Assignment:
Once you reach the end of the data, transcribe all of it exactly.
*** Dataset entries Section Begins ***
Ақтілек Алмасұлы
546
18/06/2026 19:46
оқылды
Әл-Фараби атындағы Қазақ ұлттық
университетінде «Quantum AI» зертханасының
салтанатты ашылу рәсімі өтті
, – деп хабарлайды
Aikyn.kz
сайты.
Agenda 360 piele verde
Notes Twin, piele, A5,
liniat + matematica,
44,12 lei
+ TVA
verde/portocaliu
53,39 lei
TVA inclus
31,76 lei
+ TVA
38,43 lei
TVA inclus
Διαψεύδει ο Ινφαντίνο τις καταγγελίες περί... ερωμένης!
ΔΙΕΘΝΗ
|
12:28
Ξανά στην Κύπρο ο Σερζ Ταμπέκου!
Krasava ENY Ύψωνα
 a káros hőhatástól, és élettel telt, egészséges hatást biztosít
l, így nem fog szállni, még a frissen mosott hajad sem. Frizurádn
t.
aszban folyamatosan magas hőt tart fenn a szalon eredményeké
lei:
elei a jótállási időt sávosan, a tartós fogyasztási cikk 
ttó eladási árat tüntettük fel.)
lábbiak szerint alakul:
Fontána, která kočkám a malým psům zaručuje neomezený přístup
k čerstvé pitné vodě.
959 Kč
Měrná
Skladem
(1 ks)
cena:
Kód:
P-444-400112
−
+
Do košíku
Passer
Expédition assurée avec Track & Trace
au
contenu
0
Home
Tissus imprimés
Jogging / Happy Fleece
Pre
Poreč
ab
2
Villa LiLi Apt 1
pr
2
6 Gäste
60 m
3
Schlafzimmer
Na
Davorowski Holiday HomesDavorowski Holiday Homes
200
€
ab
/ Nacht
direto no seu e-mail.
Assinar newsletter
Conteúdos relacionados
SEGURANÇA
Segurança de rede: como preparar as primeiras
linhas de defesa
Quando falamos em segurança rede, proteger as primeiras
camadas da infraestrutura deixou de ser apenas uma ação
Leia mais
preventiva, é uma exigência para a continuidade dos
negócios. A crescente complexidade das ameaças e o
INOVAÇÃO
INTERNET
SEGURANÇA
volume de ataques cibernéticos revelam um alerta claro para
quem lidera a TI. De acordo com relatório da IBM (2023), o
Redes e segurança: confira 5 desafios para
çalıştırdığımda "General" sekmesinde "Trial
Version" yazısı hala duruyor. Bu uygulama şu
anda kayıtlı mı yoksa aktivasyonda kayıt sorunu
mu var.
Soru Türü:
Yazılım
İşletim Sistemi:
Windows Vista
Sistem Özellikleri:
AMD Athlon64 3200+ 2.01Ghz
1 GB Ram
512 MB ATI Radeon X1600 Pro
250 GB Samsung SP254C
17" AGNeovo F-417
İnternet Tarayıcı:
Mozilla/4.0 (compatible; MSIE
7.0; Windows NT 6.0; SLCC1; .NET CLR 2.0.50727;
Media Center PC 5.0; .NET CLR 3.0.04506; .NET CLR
*** Dataset entries Section Ends ***
Worked solution:
Ақтілек Алмасұлы
546
18/06/2026 19:46
оқылды
Әл-Фараби атындағы Қазақ ұлттық
университетінде «Quantum AI» зертханасының
салтанатты ашылу рәсімі өтті
, – деп хабарлайды
Aikyn.kz
сайты.
Agenda 360 piele verde
Notes Twin, piele, A5,
liniat + matematica,
44,12 lei
+ TVA
verde/portocaliu
53,39 lei
TVA inclus
31,76 lei
+ TVA
38,43 lei
TVA inclus
Διαψεύδει ο Ινφαντίνο τις καταγγελίες περί... ερωμένης!
ΔΙΕΘΝΗ
|
12:28
Ξανά στην Κύπρο ο Σερζ Ταμπέκου!
Krasava ENY Ύψωνα
 a káros hőhatástól, és élettel telt, egészséges hatást biztosít
l, így nem fog szállni, még a frissen mosott hajad sem. Frizurádn
t.
aszban folyamatosan magas hőt tart fenn a szalon eredményeké
lei:
elei a jótállási időt sávosan, a tartós fogyasztási cikk 
ttó eladási árat tüntettük fel.)
lábbiak szerint alakul:
Fontána, která kočkám a malým psům zaručuje neomezený přístup
k čerstvé pitné vodě.
959 Kč
Měrná
Skladem
(1 ks)
cena:
Kód:
P-444-400112
−
+
Do košíku
Passer
Expédition assurée avec Track & Trace
au
contenu
0
Home
Tissus imprimés
Jogging / Happy Fleece
Pre
Poreč
ab
2
Villa LiLi Apt 1
pr
2
6 Gäste
60 m
3
Schlafzimmer
Na
Davorowski Holiday HomesDavorowski Holiday Homes
200
€
ab
/ Nacht
direto no seu e-mail.
Assinar newsletter
Conteúdos relacionados
SEGURANÇA
Segurança de rede: como preparar as primeiras
linhas de defesa
Quando falamos em segurança rede, proteger as primeiras
camadas da infraestrutura deixou de ser apenas uma ação
Leia mais
preventiva, é uma exigência para a continuidade dos
negócios. A crescente complexidade das ameaças e o
INOVAÇÃO
INTERNET
SEGURANÇA
volume de ataques cibernéticos revelam um alerta claro para
quem lidera a TI. De acordo com relatório da IBM (2023), o
Redes e segurança: confira 5 desafios para
çalıştırdığımda "General" sekmesinde "Trial
Version" yazısı hala duruyor. Bu uygulama şu
anda kayıtlı mı yoksa aktivasyonda kayıt sorunu
mu var.
Soru Türü:
Yazılım
İşletim Sistemi:
Windows Vista
Sistem Özellikleri:
AMD Athlon64 3200+ 2.01Ghz
1 GB Ram
512 MB ATI Radeon X1600 Pro
250 GB Samsung SP254C
17" AGNeovo F-417
İnternet Tarayıcı:
Mozilla/4.0 (compatible; MSIE
7.0; Windows NT 6.0; SLCC1; .NET CLR 2.0.50727;
Media Center PC 5.0; .NET CLR 3.0.04506; .NET CLR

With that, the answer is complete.